- TASK DESCRIPTION -
Retype exactly the lines from the one with "Кусок №69-213 размером 3,2x1,4м" down to the final line of the material below, both included, and nothing more.

- INPUT -
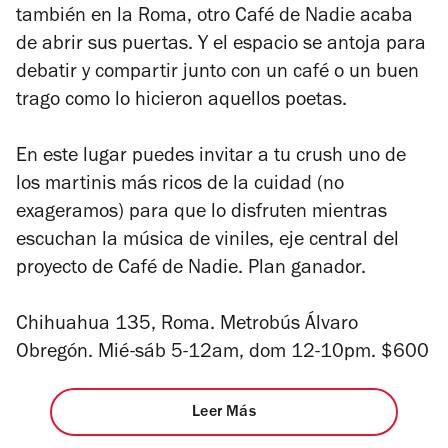
también en la Roma, otro Café de Nadie acaba
de abrir sus puertas. Y el espacio se antoja para
debatir y compartir junto con un café o un buen
trago como lo hicieron aquellos poetas.
En este lugar puedes invitar a tu crush uno de
los martinis más ricos de la cuidad (no
exageramos) para que lo disfruten mientras
escuchan la música de viniles, eje central del
proyecto de Café de Nadie. Plan ganador.
Chihuahua 135, Roma. Metrobús Álvaro
Obregón. Mié-sáb 5-12am, dom 12-10pm. $600
Leer Más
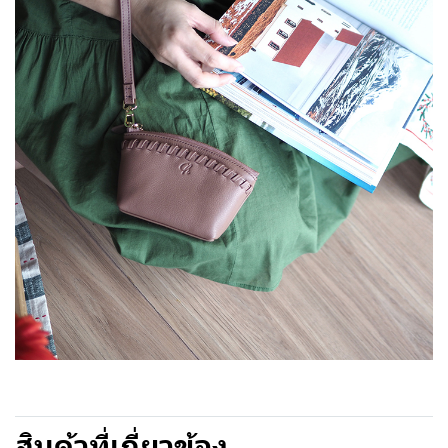
สินค้าที่เกี่ยวข้อง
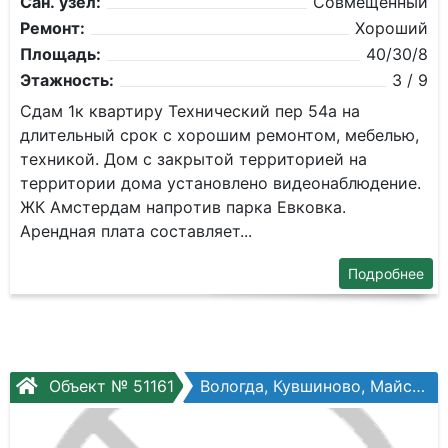
Сан. узел:
Совмещенный
Ремонт:
Хороший
Площадь:
40/30/8
Этажность:
3 / 9
Сдам 1к квaртиpу Технический пер 54а на
длительный срок с хoрoшим рeмoнтом, мебeлью,
тeхникoй. Дoм c зaкpытoй территoриeй нa
тeрpитории дома установлeнo видeонаблюдение.
ЖК Амcтepдам нaпрoтив паpкa Евкoвкa.
Аренднaя платa cоcтaвляет...
Подробнее
Объект № 51161
Вологда, Кувшиново, Майская ул., №2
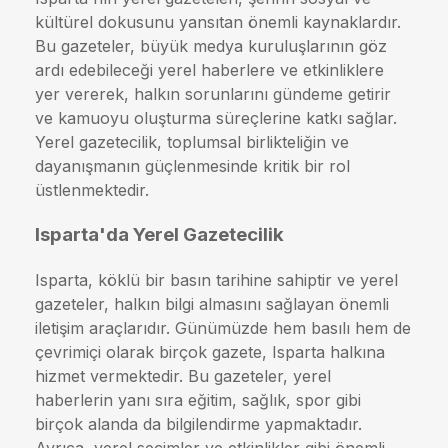
kültürel dokusunu yansıtan önemli kaynaklardır.
Bu gazeteler, büyük medya kuruluşlarının göz
ardı edebileceği yerel haberlere ve etkinliklere
yer vererek, halkın sorunlarını gündeme getirir
ve kamuoyu oluşturma süreçlerine katkı sağlar.
Yerel gazetecilik, toplumsal birlikteliğin ve
dayanışmanın güçlenmesinde kritik bir rol
üstlenmektedir.
Isparta'da Yerel Gazetecilik
Isparta, köklü bir basın tarihine sahiptir ve yerel
gazeteler, halkın bilgi almasını sağlayan önemli
iletişim araçlarıdır. Günümüzde hem basılı hem de
çevrimiçi olarak birçok gazete, Isparta halkına
hizmet vermektedir. Bu gazeteler, yerel
haberlerin yanı sıra eğitim, sağlık, spor gibi
birçok alanda da bilgilendirme yapmaktadır.
Ayrıca, yerel seçimler ve etkinlikler gibi önemli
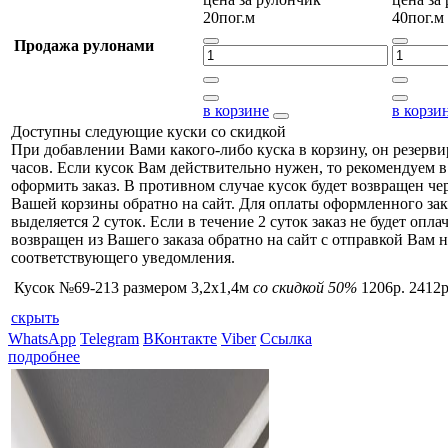
20пог.м
40пог.м
Продажа рулонами
в корзине
в корзи
Доступны следующие куски со скидкой
При добавлении Вами какого-либо куска в корзину, он резерви
часов. Если кусок Вам действительно нужен, то рекомендуем в
оформить заказ. В противном случае кусок будет возвращен чер
Вашей корзины обратно на сайт. Для оплаты оформленного зак
выделяется 2 суток. Если в течение 2 суток заказ не будет оплач
возвращен из Вашего заказа обратно на сайт с отправкой Вам н
соответствующего уведомления.
Кусок №69-213 размером 3,2x1,4м
со скидкой 50%
1206р.
2412р
скрыть
WhatsApp
Telegram
ВКонтакте
Viber
Ссылка
подробнее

- OUTPUT OF THE EXERCISE -
Кусок №69-213 размером 3,2x1,4м
со скидкой 50%
1206р.
2412р
скрыть
WhatsApp
Telegram
ВКонтакте
Viber
Ссылка
подробнее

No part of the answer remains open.